+++ TASK INPUTS

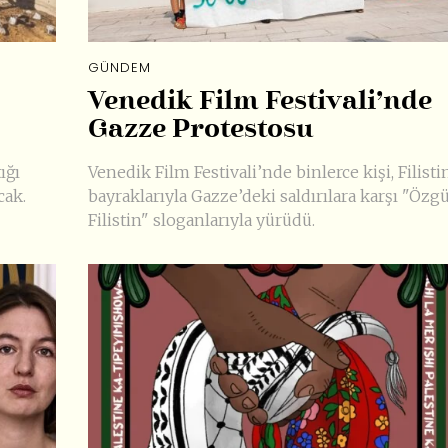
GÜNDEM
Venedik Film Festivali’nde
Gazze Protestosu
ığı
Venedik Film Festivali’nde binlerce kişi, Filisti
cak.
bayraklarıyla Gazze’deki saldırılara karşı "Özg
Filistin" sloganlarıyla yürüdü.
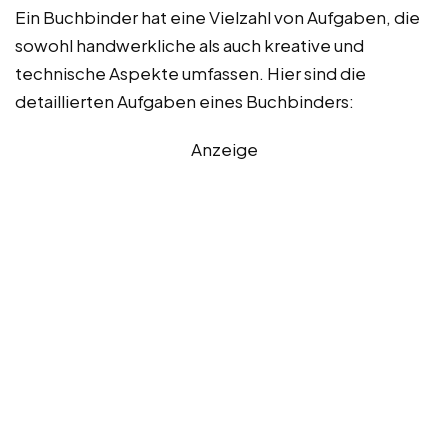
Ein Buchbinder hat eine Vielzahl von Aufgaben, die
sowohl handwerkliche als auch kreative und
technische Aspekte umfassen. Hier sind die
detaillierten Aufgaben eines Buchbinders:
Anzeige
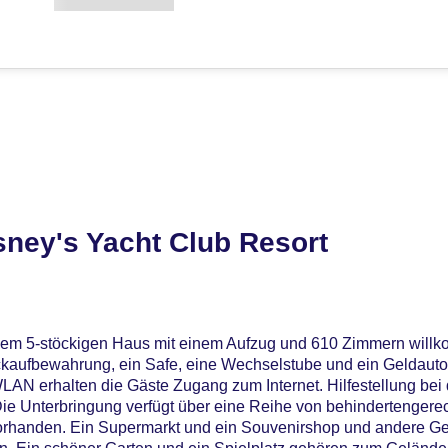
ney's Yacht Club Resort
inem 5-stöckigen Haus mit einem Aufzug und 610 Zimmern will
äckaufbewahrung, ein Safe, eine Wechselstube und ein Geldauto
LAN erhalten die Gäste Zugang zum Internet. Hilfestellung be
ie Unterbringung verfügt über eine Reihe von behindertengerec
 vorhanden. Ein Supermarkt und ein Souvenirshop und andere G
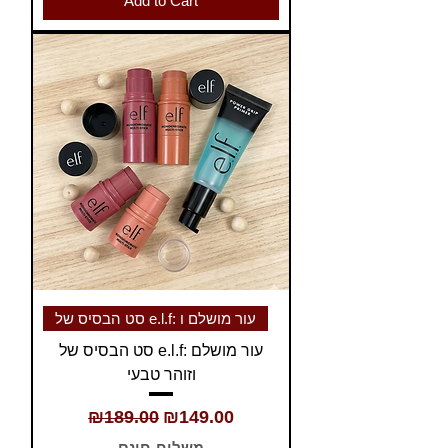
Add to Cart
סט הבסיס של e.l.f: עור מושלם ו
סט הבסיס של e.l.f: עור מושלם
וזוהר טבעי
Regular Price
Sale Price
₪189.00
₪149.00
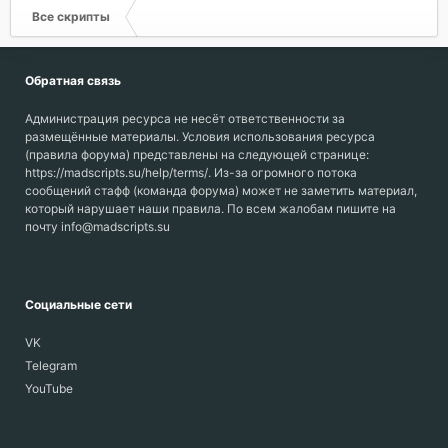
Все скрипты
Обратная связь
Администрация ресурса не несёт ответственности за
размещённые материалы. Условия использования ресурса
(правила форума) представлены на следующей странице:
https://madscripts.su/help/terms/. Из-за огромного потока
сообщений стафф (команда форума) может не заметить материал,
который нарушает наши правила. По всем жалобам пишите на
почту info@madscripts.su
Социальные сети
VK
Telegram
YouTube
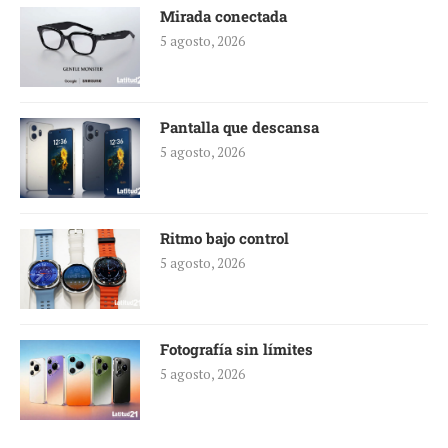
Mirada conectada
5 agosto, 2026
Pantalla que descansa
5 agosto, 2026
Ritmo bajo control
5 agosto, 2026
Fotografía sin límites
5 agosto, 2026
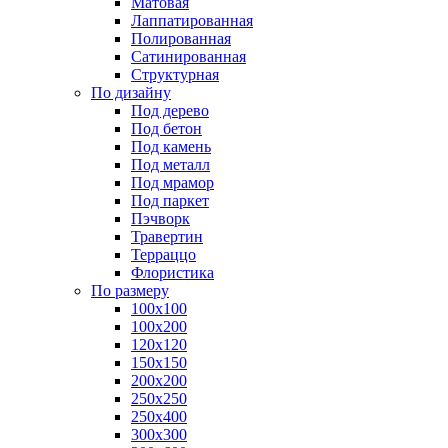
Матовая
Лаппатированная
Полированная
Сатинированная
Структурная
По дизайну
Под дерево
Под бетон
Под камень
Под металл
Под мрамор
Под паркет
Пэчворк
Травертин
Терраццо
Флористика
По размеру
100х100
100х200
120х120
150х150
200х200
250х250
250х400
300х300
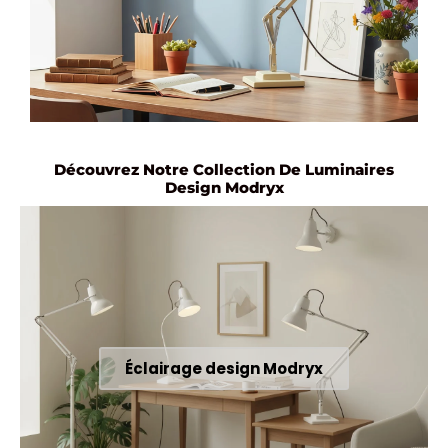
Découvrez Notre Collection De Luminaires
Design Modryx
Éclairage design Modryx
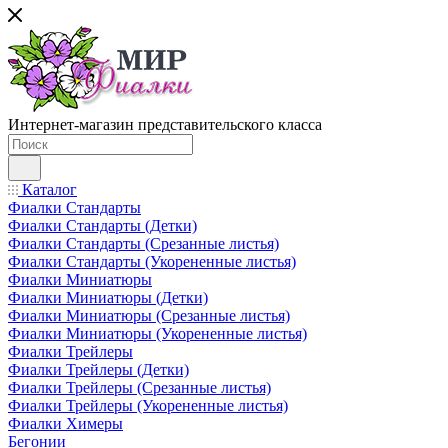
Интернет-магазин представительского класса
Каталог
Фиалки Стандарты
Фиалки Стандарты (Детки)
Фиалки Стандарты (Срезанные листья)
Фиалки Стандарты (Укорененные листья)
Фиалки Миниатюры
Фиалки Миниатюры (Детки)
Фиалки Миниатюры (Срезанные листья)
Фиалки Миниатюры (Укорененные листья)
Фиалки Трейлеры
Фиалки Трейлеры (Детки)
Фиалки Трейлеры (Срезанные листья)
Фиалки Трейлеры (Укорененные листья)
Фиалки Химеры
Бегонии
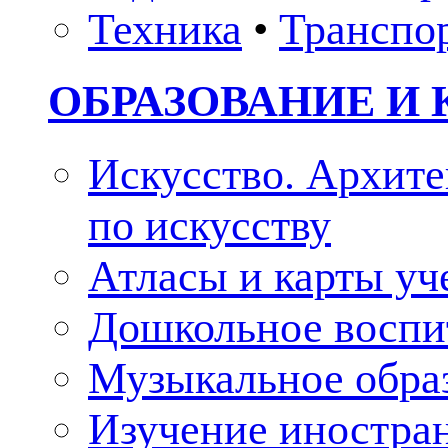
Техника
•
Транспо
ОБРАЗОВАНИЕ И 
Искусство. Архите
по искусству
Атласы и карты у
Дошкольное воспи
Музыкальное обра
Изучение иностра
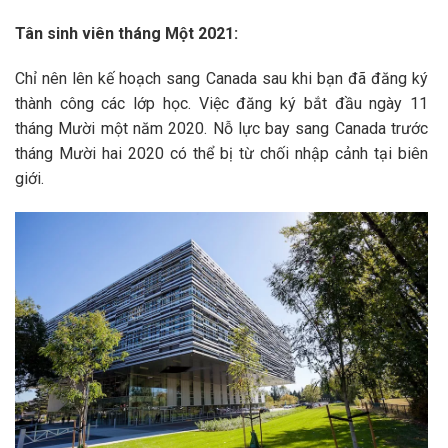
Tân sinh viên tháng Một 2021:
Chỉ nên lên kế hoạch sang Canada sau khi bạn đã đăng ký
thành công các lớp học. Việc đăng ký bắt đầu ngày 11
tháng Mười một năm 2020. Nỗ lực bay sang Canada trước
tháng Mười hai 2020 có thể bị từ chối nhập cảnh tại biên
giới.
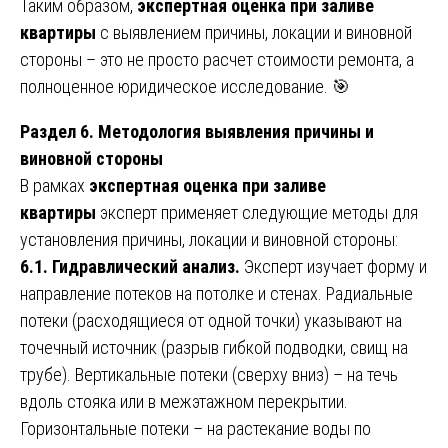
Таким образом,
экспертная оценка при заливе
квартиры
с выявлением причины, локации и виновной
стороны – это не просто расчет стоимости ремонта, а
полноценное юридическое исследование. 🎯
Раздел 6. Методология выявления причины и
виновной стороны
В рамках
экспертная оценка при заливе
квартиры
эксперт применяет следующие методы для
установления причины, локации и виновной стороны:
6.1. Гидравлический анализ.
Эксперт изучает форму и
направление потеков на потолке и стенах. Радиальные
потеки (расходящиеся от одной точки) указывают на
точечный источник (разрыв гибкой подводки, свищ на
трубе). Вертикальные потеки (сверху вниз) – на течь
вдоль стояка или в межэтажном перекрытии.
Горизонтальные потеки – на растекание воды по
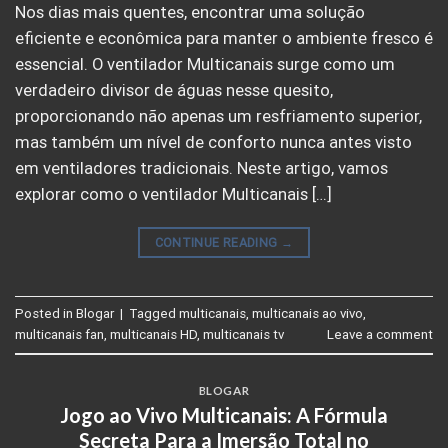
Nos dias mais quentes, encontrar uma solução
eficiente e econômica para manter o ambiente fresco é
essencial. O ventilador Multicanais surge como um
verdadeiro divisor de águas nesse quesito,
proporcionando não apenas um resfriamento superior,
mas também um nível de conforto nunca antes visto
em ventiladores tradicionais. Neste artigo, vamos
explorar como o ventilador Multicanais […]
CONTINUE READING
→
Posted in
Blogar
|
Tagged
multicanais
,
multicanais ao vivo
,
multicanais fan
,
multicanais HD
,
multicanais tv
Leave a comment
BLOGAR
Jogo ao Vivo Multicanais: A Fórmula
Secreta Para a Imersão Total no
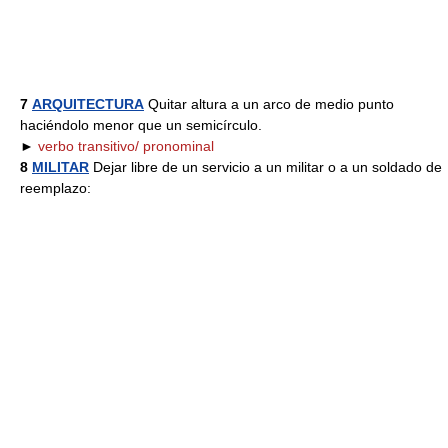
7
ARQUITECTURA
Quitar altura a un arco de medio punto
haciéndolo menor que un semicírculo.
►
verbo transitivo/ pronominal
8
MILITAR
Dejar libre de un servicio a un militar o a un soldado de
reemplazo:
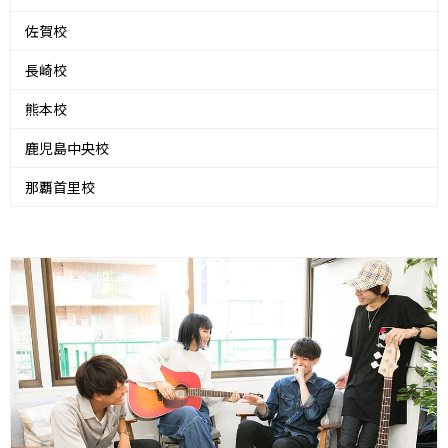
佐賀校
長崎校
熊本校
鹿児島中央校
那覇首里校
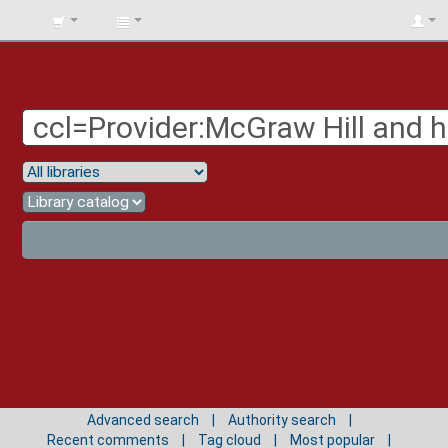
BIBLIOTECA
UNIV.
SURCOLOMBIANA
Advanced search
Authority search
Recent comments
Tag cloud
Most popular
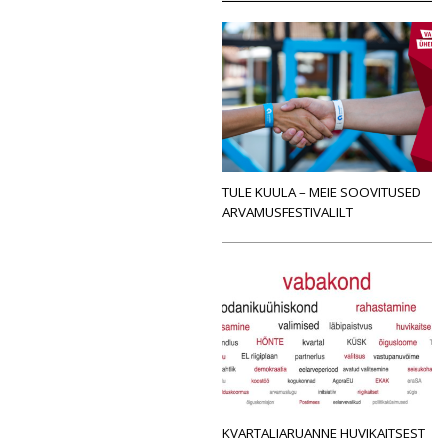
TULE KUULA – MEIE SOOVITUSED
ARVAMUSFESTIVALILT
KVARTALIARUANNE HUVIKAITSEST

++++++

■ **TO DO**
Reprint all the data above verbatim, excluding pictures.

■ **REPLY**
GÜNDEM
Venedik Film Festivali’nde
Gazze Protestosu
ığı
Venedik Film Festivali’nde binlerce kişi, Filisti
cak.
bayraklarıyla Gazze’deki saldırılara karşı "Özg
Filistin" sloganlarıyla yürüdü.
Ein Buchbinder hat eine Vielzahl von Aufgaben, die
sowohl handwerkliche als auch kreative und
technische Aspekte umfassen. Hier sind die
detaillierten Aufgaben eines Buchbinders:
Anzeige
ney's Yacht Club Resort
inem 5-stöckigen Haus mit einem Aufzug und 610 Zimmern will
äckaufbewahrung, ein Safe, eine Wechselstube und ein Geldauto
LAN erhalten die Gäste Zugang zum Internet. Hilfestellung be
ie Unterbringung verfügt über eine Reihe von behindertengerec
 vorhanden. Ein Supermarkt und ein Souvenirshop und andere G
Add to Cart
סט הבסיס של e.l.f: עור מושלם ו
סט הבסיס של e.l.f: עור מושלם
וזוהר טבעי
Regular Price
Sale Price
₪189.00
₪149.00
Все скрипты
Обратная связь
Администрация ресурса не несёт ответственности за
размещённые материалы. Условия использования ресурса
(правила форума) представлены на следующей странице:
https://madscripts.su/help/terms/. Из-за огромного потока
сообщений стафф (команда форума) может не заметить материал,
который нарушает наши правила. По всем жалобам пишите на
почту info@madscripts.su
Социальные сети
VK
Telegram
YouTube
Mirada conectada
5 agosto, 2026
Pantalla que descansa
5 agosto, 2026
Ritmo bajo control
5 agosto, 2026
Fotografía sin límites
5 agosto, 2026
Матовая
Лаппатированная
Полированная
Сатинированная
Структурная
По дизайну
Под дерево
Под бетон
Под камень
Под металл
Под мрамор
Под паркет
Пэчворк
Травертин
Терраццо
Флористика
По размеру
100х100
100х200
120х120
150х150
200х200
250х250
250х400
300х300
Découvrez Notre Collection De Luminaires
Design Modryx
Éclairage design Modryx
Интернет-магазин представительского класса
Каталог
Фиалки Стандарты
Фиалки Стандарты (Детки)
Фиалки Стандарты (Срезанные листья)
Фиалки Стандарты (Укорененные листья)
Фиалки Миниатюры
Фиалки Миниатюры (Детки)
Фиалки Миниатюры (Срезанные листья)
Фиалки Миниатюры (Укорененные листья)
Фиалки Трейлеры
Фиалки Трейлеры (Детки)
Фиалки Трейлеры (Срезанные листья)
Фиалки Трейлеры (Укорененные листья)
Фиалки Химеры
Бегонии
Техника
•
Транспо
ОБРАЗОВАНИЕ И 
Искусство. Архите
по искусству
Атласы и карты у
Дошкольное воспи
Музыкальное обра
Изучение иностра
Tân sinh viên tháng Một 2021:
Chỉ nên lên kế hoạch sang Canada sau khi bạn đã đăng ký
thành công các lớp học. Việc đăng ký bắt đầu ngày 11
tháng Mười một năm 2020. Nỗ lực bay sang Canada trước
tháng Mười hai 2020 có thể bị từ chối nhập cảnh tại biên
giới.
Таким образом,
экспертная оценка при заливе
квартиры
с выявлением причины, локации и виновной
стороны – это не просто расчет стоимости ремонта, а
полноценное юридическое исследование. 🎯
Раздел 6. Методология выявления причины и
виновной стороны
В рамках
экспертная оценка при заливе
квартиры
эксперт применяет следующие методы для
установления причины, локации и виновной стороны:
6.1. Гидравлический анализ.
Эксперт изучает форму и
направление потеков на потолке и стенах. Радиальные
потеки (расходящиеся от одной точки) указывают на
точечный источник (разрыв гибкой подводки, свищ на
трубе). Вертикальные потеки (сверху вниз) – на течь
вдоль стояка или в межэтажном перекрытии.
Горизонтальные потеки – на растекание воды по
Nos dias mais quentes, encontrar uma solução
eficiente e econômica para manter o ambiente fresco é
essencial. O ventilador Multicanais surge como um
verdadeiro divisor de águas nesse quesito,
proporcionando não apenas um resfriamento superior,
mas também um nível de conforto nunca antes visto
em ventiladores tradicionais. Neste artigo, vamos
explorar como o ventilador Multicanais […]
CONTINUE READING
→
Posted in
Blogar
|
Tagged
multicanais
,
multicanais ao vivo
,
multicanais fan
,
multicanais HD
,
multicanais tv
Leave a comment
BLOGAR
Jogo ao Vivo Multicanais: A Fórmula
Secreta Para a Imersão Total no
7
ARQUITECTURA
Quitar altura a un arco de medio punto
haciéndolo menor que un semicírculo.
►
verbo transitivo/ pronominal
8
MILITAR
Dejar libre de un servicio a un militar o a un soldado de
reemplazo:
佐賀校
長崎校
熊本校
鹿児島中央校
那覇首里校
BIBLIOTECA
UNIV.
SURCOLOMBIANA
Advanced search
Authority search
Recent comments
Tag cloud
Most popular
TULE KUULA – MEIE SOOVITUSED
ARVAMUSFESTIVALILT
KVARTALIARUANNE HUVIKAITSEST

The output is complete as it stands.